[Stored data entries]
════════════════════

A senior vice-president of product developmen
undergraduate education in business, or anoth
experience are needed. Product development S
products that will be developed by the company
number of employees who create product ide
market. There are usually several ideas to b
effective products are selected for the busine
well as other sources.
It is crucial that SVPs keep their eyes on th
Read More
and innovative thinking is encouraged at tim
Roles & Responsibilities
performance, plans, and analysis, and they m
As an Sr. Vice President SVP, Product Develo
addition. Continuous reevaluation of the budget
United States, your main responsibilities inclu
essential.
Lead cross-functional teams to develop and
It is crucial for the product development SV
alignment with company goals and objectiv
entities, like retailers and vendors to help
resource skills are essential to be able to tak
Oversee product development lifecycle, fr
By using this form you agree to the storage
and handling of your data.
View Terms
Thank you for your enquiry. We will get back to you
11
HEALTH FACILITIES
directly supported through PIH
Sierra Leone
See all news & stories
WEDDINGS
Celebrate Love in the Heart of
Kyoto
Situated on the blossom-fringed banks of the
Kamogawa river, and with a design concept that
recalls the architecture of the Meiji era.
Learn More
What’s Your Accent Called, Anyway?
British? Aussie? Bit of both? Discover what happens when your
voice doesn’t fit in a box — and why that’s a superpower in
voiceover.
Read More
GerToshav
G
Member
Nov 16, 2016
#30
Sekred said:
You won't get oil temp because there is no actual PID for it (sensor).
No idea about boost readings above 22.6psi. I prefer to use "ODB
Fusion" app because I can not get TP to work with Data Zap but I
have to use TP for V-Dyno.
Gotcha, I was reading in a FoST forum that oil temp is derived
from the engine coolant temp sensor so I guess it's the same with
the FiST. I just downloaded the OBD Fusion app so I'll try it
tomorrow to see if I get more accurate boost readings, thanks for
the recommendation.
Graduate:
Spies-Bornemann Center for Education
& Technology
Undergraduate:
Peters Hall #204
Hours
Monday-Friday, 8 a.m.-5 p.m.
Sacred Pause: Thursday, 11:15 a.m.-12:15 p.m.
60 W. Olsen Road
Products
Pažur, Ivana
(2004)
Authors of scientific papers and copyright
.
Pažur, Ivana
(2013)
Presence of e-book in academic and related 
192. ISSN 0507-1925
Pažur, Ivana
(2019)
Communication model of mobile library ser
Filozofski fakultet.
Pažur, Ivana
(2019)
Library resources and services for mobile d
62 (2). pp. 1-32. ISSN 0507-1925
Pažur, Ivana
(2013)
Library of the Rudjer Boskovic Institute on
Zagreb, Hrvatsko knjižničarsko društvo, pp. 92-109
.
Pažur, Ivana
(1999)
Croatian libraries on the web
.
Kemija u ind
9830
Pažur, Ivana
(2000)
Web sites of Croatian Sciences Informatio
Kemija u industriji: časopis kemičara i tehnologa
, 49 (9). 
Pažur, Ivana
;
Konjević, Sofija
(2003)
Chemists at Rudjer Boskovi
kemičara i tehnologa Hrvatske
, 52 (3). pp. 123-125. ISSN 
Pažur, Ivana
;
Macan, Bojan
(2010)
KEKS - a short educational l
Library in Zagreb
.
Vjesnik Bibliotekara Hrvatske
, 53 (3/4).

════════════════════

[INSTRUCTIONS FOR THE TASK]
The answer should hold only the lines from the start of the records above through the line containing "have to use TP for V-Dyno.", each set down exactly.

[EXERCISE ANSWER]
A senior vice-president of product developmen
undergraduate education in business, or anoth
experience are needed. Product development S
products that will be developed by the company
number of employees who create product ide
market. There are usually several ideas to b
effective products are selected for the busine
well as other sources.
It is crucial that SVPs keep their eyes on th
Read More
and innovative thinking is encouraged at tim
Roles & Responsibilities
performance, plans, and analysis, and they m
As an Sr. Vice President SVP, Product Develo
addition. Continuous reevaluation of the budget
United States, your main responsibilities inclu
essential.
Lead cross-functional teams to develop and
It is crucial for the product development SV
alignment with company goals and objectiv
entities, like retailers and vendors to help
resource skills are essential to be able to tak
Oversee product development lifecycle, fr
By using this form you agree to the storage
and handling of your data.
View Terms
Thank you for your enquiry. We will get back to you
11
HEALTH FACILITIES
directly supported through PIH
Sierra Leone
See all news & stories
WEDDINGS
Celebrate Love in the Heart of
Kyoto
Situated on the blossom-fringed banks of the
Kamogawa river, and with a design concept that
recalls the architecture of the Meiji era.
Learn More
What’s Your Accent Called, Anyway?
British? Aussie? Bit of both? Discover what happens when your
voice doesn’t fit in a box — and why that’s a superpower in
voiceover.
Read More
GerToshav
G
Member
Nov 16, 2016
#30
Sekred said:
You won't get oil temp because there is no actual PID for it (sensor).
No idea about boost readings above 22.6psi. I prefer to use "ODB
Fusion" app because I can not get TP to work with Data Zap but I
have to use TP for V-Dyno.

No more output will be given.